Imagine leaving your once significant other only to be ordered by a court to return to marriage and to restore conjugal relations with said person. In other words, an abusive husband can have a court order his wife, who has fled abuse, to restore relations in the bedroom and to continue to carry out “wifely” duties. Though no longer enforced, such a recourse is still provided for in Guyanese law and the government is moving to have it rightfully axed.
Speaking recently on the imminent revamp of the over a century-old Matrimonial Causes Act, was Guyana’s Legal Affairs Minister and Attorney General, Anil Nandlall, during a live airing of his _“Issues in the News”_ programme on Tuesday night. The minister noted that a bill, which was read for the first time in the House last Friday, seeks to overhaul the act and to bring it into modernity.
“It definitely needed updating, and this bill updates it. We use the opportunity to update the Matrimonial Causes Act because there were many things in there that were really overtaken by time and by developments in the law.
“So, for example, in that Act, there is something called Restoration of Conjugal Rights. What that means is if there is a breakdown in conjugal rights; meaning parties living together and they have a dispute and they become estranged, one of those parties could have approached the court and get a court order directing a restoration of those relations,” the minister said.
He added that the court order could be granted despite that couple’s relationship being irreparably fractured or irreconcilable.
“The husband could get an order to make the wife come back in the matrimonial home. Perhaps that was what was legally and socially accepted 100 years ago, but now we have reached a position in society where the law itself permits a husband to be charged with raping his wife,” the Minister said, illustrating the irrelevance of the clause in a progressing society.
He emphasised that the court restoring conjugal relations is tantamount to permitting rape.
“The court is also authorizing that man to have sexual relationship with that woman even though the woman may not be consenting. Today, that is rape but that’s still in our law so that will be removed once this bill is passed,” Nandlall stressed.
EQUALITY
Nandlall noted that the amendments will also seek to bring about gender equality in society, adding that the act will also seek to level the field in the area of husbands being financial relief from wives.

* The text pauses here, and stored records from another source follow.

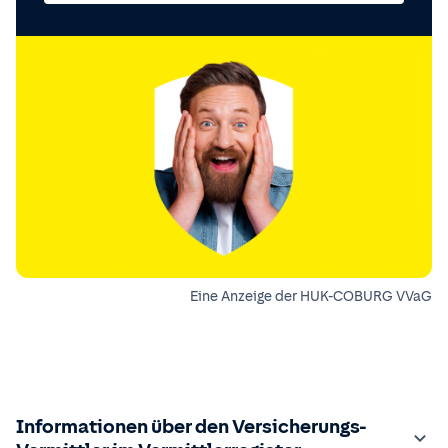
Eine Anzeige der HUK-COBURG VVaG
Informationen über den Versicherungs-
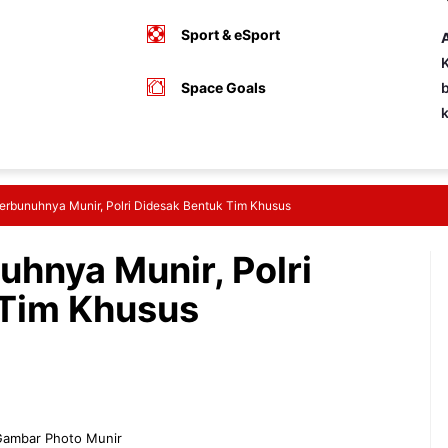
Sport & eSport
A
K
Space Goals
b
erbunuhnya Munir, Polri Didesak Bentuk Tim Khusus
uhnya Munir, Polri
 Tim Khusus
ambar Photo Munir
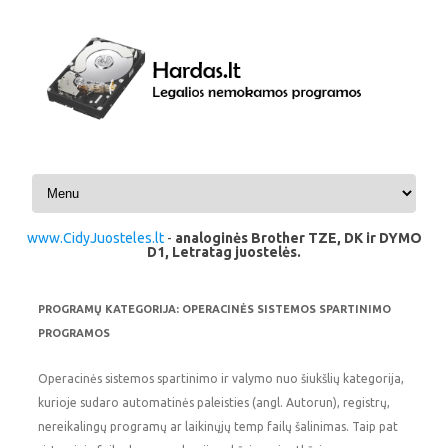
Pereiti prie turinio
www.CidyJuosteles.lt
-
analoginės Brother TZE, DK ir DYMO
D1, Letratag juostelės.
PROGRAMŲ KATEGORIJA:
OPERACINĖS SISTEMOS SPARTINIMO
PROGRAMOS
Operacinės sistemos spartinimo ir valymo nuo šiukšlių kategorija,
kurioje sudaro automatinės paleisties (angl. Autorun), registrų,
nereikalingų programų ar laikinųjų temp failų šalinimas. Taip pat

Referencing the ruling by the Chief Justice Roxanne George that was handed down a few months ago, which granted a husband maintenance from his wife, Nandlall said that the time was nigh to include equality in the act.
“A husband has no right to apply for maintenance from his wife and the Chief Justice rightfully struck that provision down as being contrary to and inconsistent with the provisions of our Constitution which guarantee equal treatment and freedom from discrimination irrespective of gender, race, religion, etcetera.
“Because those provision discriminated against men, and it created an unequal treatment between men and women on the basis of their gender, that will be removed and the provisions will be gender neutral. So, a husband can claim maintenance from his wife and a wife can claim maintenance from her husband,” the AG noted.